What, I asked, was the source of his inspiration? The basic idea had been knocking around for a while, he said. He’d been toying with it back in his days at the Swedish TT news agency where he worked as a graphic designer and occasional writer, from 1977 to 1999. At some point in the early to mid-Nineties, he and a fellow journalist, Kenneth Ahlborn, were working on an article about the classic detective stories that were popular with young readers in Sweden in the Fifties, Sixties and Seventies.

“We were kidding around, talking about how you could write about those characters in their forties, when they were facing one last mystery,” he said. “That planted the seed, but nothing materialised back then.”

It was not until 2001 that Larsson stumbled upon the spark that would bring the Millennium trilogy into being. “I considered Pippi Longstocking,” he said, referring to the most famous creation of the Swedish children’s author Astrid Lindgren, a girl so strong she could carry a horse. “What would she be like today? What would she be like as an adult? What would you call a person like that, a sociopath? Hyperactive? Wrong. She simply sees society in a different light. I’ll make her 25 years old and an outcast. She has no friends and is deficient in social skills. That was my original thought.” That thought evolved into Larsson’s formidable heroine, Lisbeth Salander.

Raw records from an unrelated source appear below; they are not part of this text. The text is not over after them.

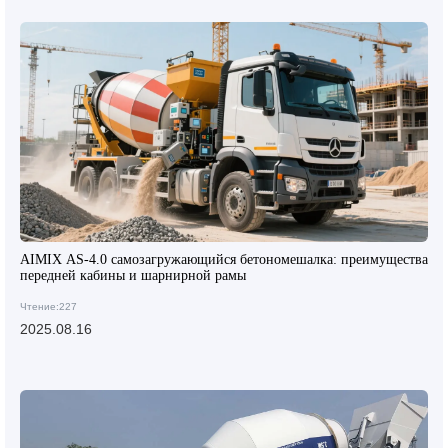
AIMIX AS-4.0 самозагружающийся бетономешалка: преимущества
передней кабины и шарнирной рамы
Чтение:227
2025.08.16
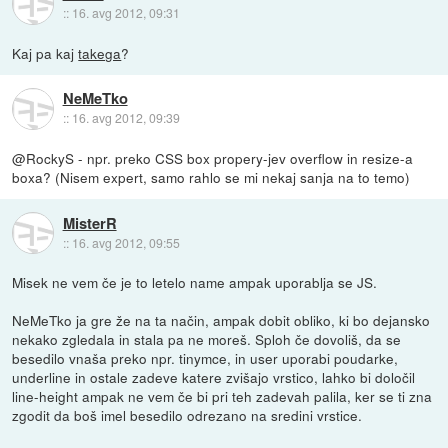
::
16. avg 2012, 09:31
Kaj pa kaj
takega
?
NeMeTko
::
16. avg 2012, 09:39
@RockyS - npr. preko CSS box propery-jev overflow in resize-a
boxa? (Nisem expert, samo rahlo se mi nekaj sanja na to temo)
MisterR
::
16. avg 2012, 09:55
Misek ne vem če je to letelo name ampak uporablja se JS.
NeMeTko ja gre že na ta način, ampak dobit obliko, ki bo dejansko
nekako zgledala in stala pa ne moreš. Sploh če dovoliš, da se
besedilo vnaša preko npr. tinymce, in user uporabi poudarke,
underline in ostale zadeve katere zvišajo vrstico, lahko bi določil
line-height ampak ne vem če bi pri teh zadevah palila, ker se ti zna
zgodit da boš imel besedilo odrezano na sredini vrstice.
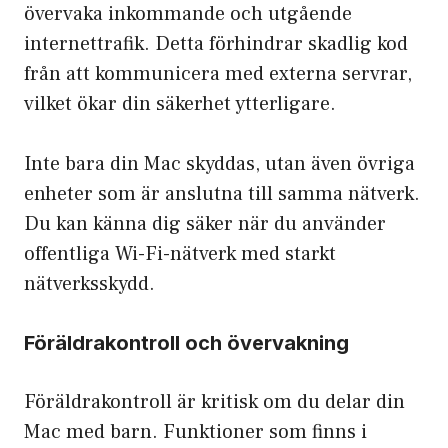
övervaka inkommande och utgående
internettrafik. Detta förhindrar skadlig kod
från att kommunicera med externa servrar,
vilket ökar din säkerhet ytterligare.
Inte bara din Mac skyddas, utan även övriga
enheter som är anslutna till samma nätverk.
Du kan känna dig säker när du använder
offentliga Wi-Fi-nätverk med starkt
nätverksskydd.
Föräldrakontroll och övervakning
Föräldrakontroll är kritisk om du delar din
Mac med barn. Funktioner som finns i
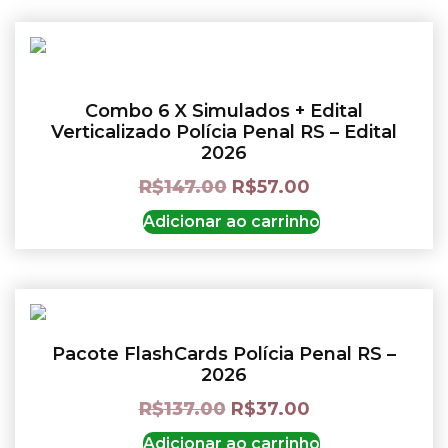
Combo 6 X Simulados + Edital
Verticalizado Polícia Penal RS – Edital
2026
R$
147.00
R$
57.00
Adicionar ao carrinho
Pacote FlashCards Polícia Penal RS –
2026
R$
137.00
R$
37.00
Adicionar ao carrinho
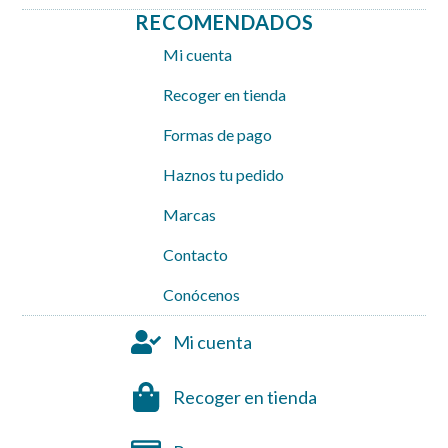
RECOMENDADOS
Mi cuenta
Recoger en tienda
Formas de pago
Haznos tu pedido
Marcas
Contacto
Conócenos
Mi cuenta
Recoger en tienda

But he felt Salander needed a counterweight if his story was to be a success. Once again he turned to one of Lindgren’s characters, this time to Kalle Blomkvist, boy detective. “Only now he’s 45 years old and a journalist [called Mikael Blomkvist]. An altruistic know-it-all who publishes a magazine called Millennium. The story will revolve around the people who work there.”

Larsson was well-versed in the mechanics of crime fiction. Every spring and autumn, back when he worked for the news agency, he was assigned to write reviews that summed up the season’s releases of translated crime fiction. “I’d include the top five crime novels at that particular time,” he said. “Some of the writers I’ve praised are Sara Paretsky, Val McDermid, Elisabeth George and Minette Walters. Strangely enough, almost all are women.”

(I had to share that last comment with my colleagues at Sisters in Crime.)

Another interesting factoid in the interview is that Larsson hadn’t planned a particular number of books for the series (though it’s often said he had planned to write 10) but that he’d continue to write them so long as people wanted to read them. They were to be his retirement fund, since activist journalism wasn’t a secure income. How sad that he never got to enjoy the books’ success; it would have been fascinating to see how he responded to it.

Elsewhere, Peter points out that the CWA International Dagger shortlist is long on Nordic authors – Arnaldur Indridason (Hypothermia), Stieg Larsson (The Girl Who Kicked the Hornets’ Nest), and Johann Theorin (The Darkest Room).  Personally, I’m guessing of the non-Nordic half of contestants,  Deon Meyer has a pretty good shot.  But I’m almost always surprised by awards, so it’s a good thing I’m not a gambler.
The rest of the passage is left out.